DATASET ENTRIES >>
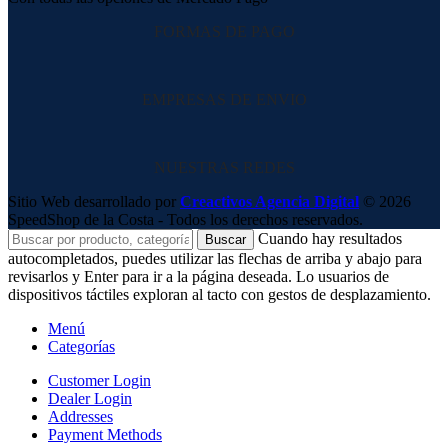
FORMAS DE PAGO
EMPRESAS DE ENVIO
NUESTRAS REDES
Sitio Web desarrollado por
Creactivos Agencia Digital
© 2026
SpeedShop de la Costa - Todos los derechos reservados.
Cuando hay resultados
Buscar
autocompletados, puedes utilizar las flechas de arriba y abajo para
revisarlos y Enter para ir a la página deseada. Lo usuarios de
dispositivos táctiles exploran al tacto con gestos de desplazamiento.
Menú
Categorías
Customer Login
Dealer Login
Addresses
Payment Methods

EXERCISE DIRECTIONS >> Reproduce every entry exactly; images stay out.

SOLVED EXERCISE >>
FORMAS DE PAGO
EMPRESAS DE ENVIO
NUESTRAS REDES
Sitio Web desarrollado por
Creactivos Agencia Digital
© 2026
SpeedShop de la Costa - Todos los derechos reservados.
Cuando hay resultados
Buscar
autocompletados, puedes utilizar las flechas de arriba y abajo para
revisarlos y Enter para ir a la página deseada. Lo usuarios de
dispositivos táctiles exploran al tacto con gestos de desplazamiento.
Menú
Categorías
Customer Login
Dealer Login
Addresses
Payment Methods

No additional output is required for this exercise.